Part 6: Examples of parallelization of sequential algorithms.
Part 7: Additional Parallel Programming Topics, Dynamic Concurrency.

Disclaimer

This part is mainly theoretical, and most likely you will not need to practice - all of these algorithms have long been implemented in many libraries.

The number of steps (steps) vs the number of operations (work)

Many readers of Habr are probably familiar with the notation of a large O , used to estimate the running time of the algorithms. For example, they say that the running time of the merge sorting algorithm can be estimated as O (n * log (n)) . Actually, this is not entirely correct: it would be more correct to say that the running time of this algorithm using a single processor or the total number of operations can be estimated as O (n * log (n)) . For clarification, consider the algorithm execution tree:

So, we start with an unsorted array of n elements. Next, 2 recursive calls are made to sort the left and right half of the array, and then merge the sorted halves, which is done in O (n) operations. Recursive calls will be executed until the size of the sorted part becomes 1 - the array of one element is always sorted. This means that the tree height is O (log (n)) and at each level O (n) operations are performed (at the 2nd level - 2 merges in O (n / 2) , on the 3rd - 4 merges in O ( n / 4) , etc.). Total - O (n * log (n)) operations. If we have only one processor (a processor is some abstract handler, not a CPU), then this is also an estimate of the execution time of the algorithm.
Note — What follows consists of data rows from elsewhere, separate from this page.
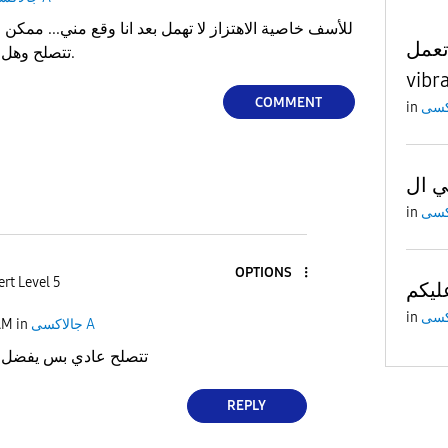
 تعمل
تتصلح وهل يعيب الموبايل بعد الصيانة.
vibr
COMMENT
in
in
OPTIONS
rt Level 5
ليكم
in
AM
in
جالاكسى A
تتصلح عادي بس يفضل تع
REPLY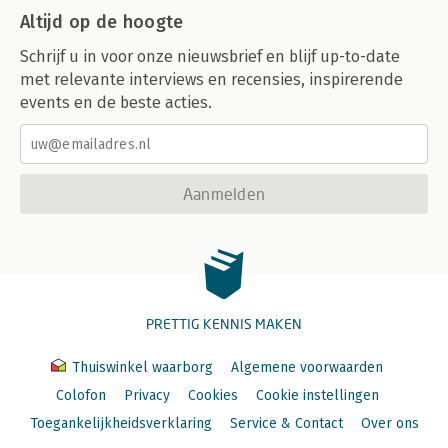
Altijd op de hoogte
Schrijf u in voor onze nieuwsbrief en blijf up-to-date
met relevante interviews en recensies, inspirerende
events en de beste acties.
Aanmelden
PRETTIG KENNIS MAKEN
Thuiswinkel waarborg
Algemene voorwaarden
Colofon
Privacy
Cookies
Cookie instellingen
Toegankelijkheidsverklaring
Service & Contact
Over ons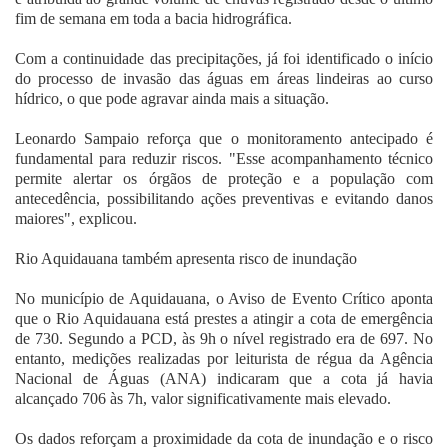
fim de semana em toda a bacia hidrográfica.
Com a continuidade das precipitações, já foi identificado o início
do processo de invasão das águas em áreas lindeiras ao curso
hídrico, o que pode agravar ainda mais a situação.
Leonardo Sampaio reforça que o monitoramento antecipado é
fundamental para reduzir riscos. "Esse acompanhamento técnico
permite alertar os órgãos de proteção e a população com
antecedência, possibilitando ações preventivas e evitando danos
maiores", explicou.
Rio Aquidauana também apresenta risco de inundação
No município de Aquidauana, o Aviso de Evento Crítico aponta
que o Rio Aquidauana está prestes a atingir a cota de emergência
de 730. Segundo a PCD, às 9h o nível registrado era de 697. No
entanto, medições realizadas por leiturista de régua da Agência
Nacional de Águas (ANA) indicaram que a cota já havia
alcançado 706 às 7h, valor significativamente mais elevado.
Os dados reforçam a proximidade da cota de inundação e o risco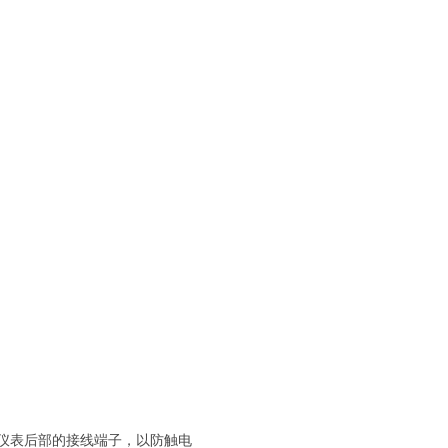
摸仪表后部的接线端子，以防触电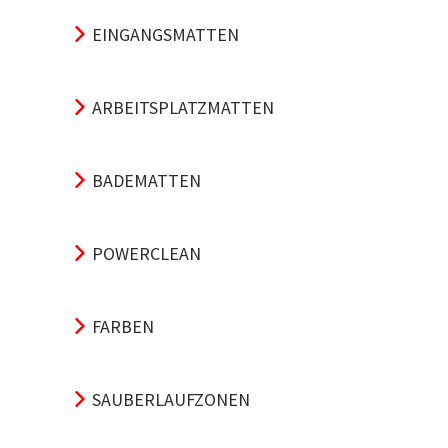
EINGANGSMATTEN
ARBEITSPLATZMATTEN
BADEMATTEN
POWERCLEAN
FARBEN
SAUBERLAUFZONEN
However, suppose that we could somehow perform a merge in parallel with several handlers - at best, we would divide O (n) operations at each level so that each handler performs a constant number of operations - then each level will be executed in O ( 1) time, and the estimate of the execution time of the entire algorithm becomes O (log (n)) !
In simple terms, the number of steps will be equal to the height of the algorithm execution tree (provided that operations of the same level can be performed independently of each other - therefore, in standard form, the number of steps of the merge sort algorithm is not equal to O (log (n)) - operations of one level are not independent), well, the number of operations - the number of operations :) Thus, when programming on the GPU, it makes sense to use algorithms with fewer steps, sometimes even by increasing the total number of operations.
Next, we consider different implementations of 3 fundamental algorithms for parallel programming and analyze them in terms of the number of steps and operations.

Convolution (reduce)

The convolution operation is performed on a certain array of elements and is determined by the convolution operator. The convolution operator must be binary and associative — that is, take 2 elements as input and satisfy the equality a * (b * c) = (a * b) * c , where * is the operator's symbol (not to be confused with the commutative property a * b = b * a ). The convolution operation on an array of elements a ₁ , ..., a _n is defined as (... ((a ₁ * a ₂ ) * a ₃ ) ... * a _n ) . The execution tree of the sequential algorithm for the implementation of the convolution operation has the following form:

Obviously, for this algorithm, the number of operations is equal to the number of steps and is equal to n-1 = O (n) .
To “parallelize” the algorithm, it suffices to take into account the property of associativity of the convolution operator, and rearrange the parentheses in places: (... ((a ₁ * a ₂ ) * a ₃ ) ... * a _n ) = (a ₁ * a ₂ ) * ( a ₃ * a ₄ ) * ... * (a _n-1 * a _n ) . That is, we can in parallel calculate the values (a ₁ * a ₂ ) , (a ₃ * a ₄ ) and so on, and then perform a convolution operation on the resulting values. Execution tree for such an algorithm:

The number of steps is now equal to O (log (n)) , the number of operations is O (n) , which is good news — using a simple permutation of the parentheses, we obtained an algorithm with a significantly smaller number of steps, while the number of operations remained the same!
')

Scan

The scan operation is also performed on the array of elements, but is determined by the scan operator and the identity element . The scan operator must meet the same requirements as the convolution operator; the unit element must have the property I * a = a , where I is the unit element, * is the scan operator, and a is any other element. For example, for the addition operator, the unit element is 0, for the multiplication operator, 1. The result of applying the scan operation to the array of elements a ₁ , ..., a _n is an array of the same dimension n . There are two types of scanning operations:

Inclusive scanning - the result is calculated as: [reduce ([a ₁ ]), reduce ([a ₁ , a ₂ ]), ..., reduce ([a ₁ , ..., a _n ])) - in place i th input element in the output array will be the result of applying the convolution operation of all previous elements including the i- th element itself .
Exclusive scanning - the result is calculated as: [I, reduce ([a ₁ ]), ..., reduce ([a ₁ , ..., a _n-1 ])] - in place of the i -th input element in the output array there will be the result of applying the convolution operation of all previous elements excluding the i- th element itself - therefore the first element of the output array will be a single element.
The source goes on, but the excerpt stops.